* _EXERCISE REQUIREMENTS_
Only the lines with "Nina" in them need to be copied from the listing.

* _STUDY MATERIAL_
+---+
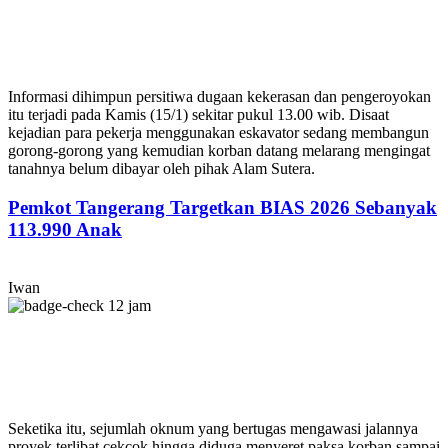
Informasi dihimpun persitiwa dugaan kekerasan dan pengeroyokan
itu terjadi pada Kamis (15/1) sekitar pukul 13.00 wib. Disaat
kejadian para pekerja menggunakan eskavator sedang membangun
gorong-gorong yang kemudian korban datang melarang mengingat
tanahnya belum dibayar oleh pihak Alam Sutera.
Pemkot Tangerang Targetkan BIAS 2026 Sebanyak
113.990 Anak
Iwan
12 jam
Seketika itu, sejumlah oknum yang bertugas mengawasi jalannya
proyek terlibat cekcok hingga diduga menyeret paksa korban sampai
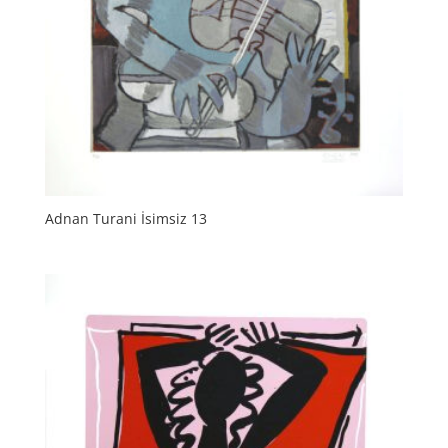
Adnan Turani İsimsiz 13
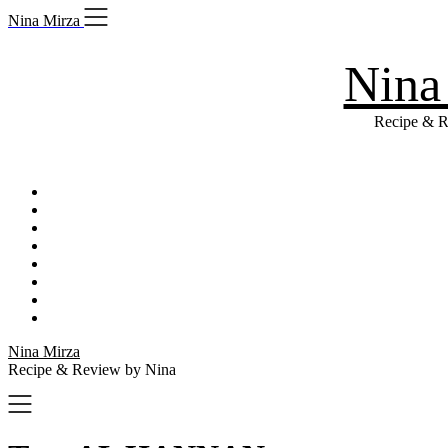
Skip
Nina Mirza
to
content
Nina
Recipe & R
Nina Mirza
Recipe & Review by Nina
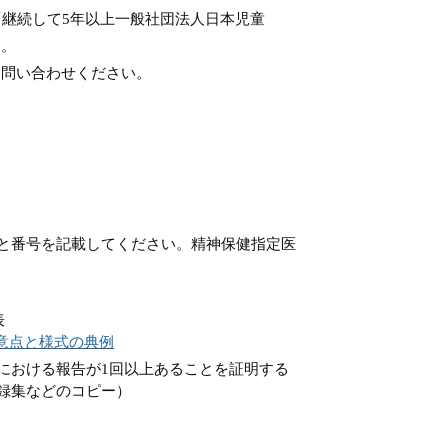
「継続して5年以上一般社団法人日本児童
す。
お問い合わせください。
と番号を記載してください。精神保健指定医
表
意点と様式の典例
における報告が1回以上あることを証明する
録集などのコピー）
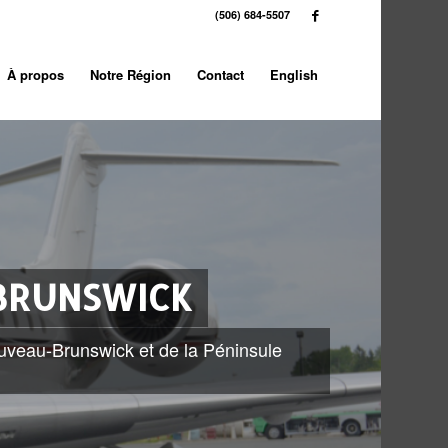
(506) 684-5507
À propos
Notre Région
Contact
English
 BRUNSWICK
ouveau-Brunswick et de la Péninsule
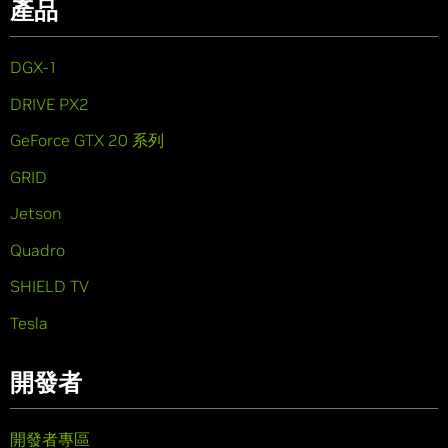
產品
DGX-1
DRIVE PX2
GeForce GTX 20 系列
GRID
Jetson
Quadro
SHIELD TV
Tesla
開發者
開發者專區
+---+
* _SOLVED EXERCISE_
Nina Mirza
Nina
Nina Mirza
Recipe & Review by Nina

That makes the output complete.